◆ **Exercise details**: In the records below, the line with "such as Jan-Krzysztof" opens the range and the line with "(DTG/DTF/sublimation/UV); Pantone spot" closes it; print that range exactly and nothing else.

◆ **Source material**:
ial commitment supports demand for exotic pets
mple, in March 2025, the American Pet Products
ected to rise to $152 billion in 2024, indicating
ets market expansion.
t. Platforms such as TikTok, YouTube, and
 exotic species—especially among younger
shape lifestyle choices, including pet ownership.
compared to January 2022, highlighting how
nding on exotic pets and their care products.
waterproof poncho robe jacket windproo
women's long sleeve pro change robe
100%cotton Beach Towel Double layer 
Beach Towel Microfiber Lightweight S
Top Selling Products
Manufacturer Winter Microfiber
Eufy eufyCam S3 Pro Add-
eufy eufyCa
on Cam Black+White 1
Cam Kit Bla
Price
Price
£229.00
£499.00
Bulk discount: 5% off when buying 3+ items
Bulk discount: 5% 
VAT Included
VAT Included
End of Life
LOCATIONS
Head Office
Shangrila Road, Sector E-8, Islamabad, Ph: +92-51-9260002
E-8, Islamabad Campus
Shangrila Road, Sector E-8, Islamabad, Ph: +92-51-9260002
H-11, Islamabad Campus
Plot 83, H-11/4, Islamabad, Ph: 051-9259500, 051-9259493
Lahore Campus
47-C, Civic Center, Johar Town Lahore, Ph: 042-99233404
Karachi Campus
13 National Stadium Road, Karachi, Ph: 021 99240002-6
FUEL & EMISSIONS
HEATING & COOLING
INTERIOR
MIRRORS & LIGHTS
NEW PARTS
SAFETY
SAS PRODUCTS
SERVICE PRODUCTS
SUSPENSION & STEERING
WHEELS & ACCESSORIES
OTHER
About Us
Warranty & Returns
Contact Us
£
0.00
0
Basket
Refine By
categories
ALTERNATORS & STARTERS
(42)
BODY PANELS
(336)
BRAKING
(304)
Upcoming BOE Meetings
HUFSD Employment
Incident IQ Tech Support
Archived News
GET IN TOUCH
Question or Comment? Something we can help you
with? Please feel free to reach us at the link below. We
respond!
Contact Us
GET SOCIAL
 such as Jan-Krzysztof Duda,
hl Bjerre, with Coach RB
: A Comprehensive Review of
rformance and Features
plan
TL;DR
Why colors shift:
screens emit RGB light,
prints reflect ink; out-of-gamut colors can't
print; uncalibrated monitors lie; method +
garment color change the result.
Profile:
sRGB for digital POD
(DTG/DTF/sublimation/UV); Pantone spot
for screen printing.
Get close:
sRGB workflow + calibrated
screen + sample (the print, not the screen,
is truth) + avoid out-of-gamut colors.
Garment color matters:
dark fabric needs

◆ **Response to the exercise**:
 such as Jan-Krzysztof Duda,
hl Bjerre, with Coach RB
: A Comprehensive Review of
rformance and Features
plan
TL;DR
Why colors shift:
screens emit RGB light,
prints reflect ink; out-of-gamut colors can't
print; uncalibrated monitors lie; method +
garment color change the result.
Profile:
sRGB for digital POD
(DTG/DTF/sublimation/UV); Pantone spot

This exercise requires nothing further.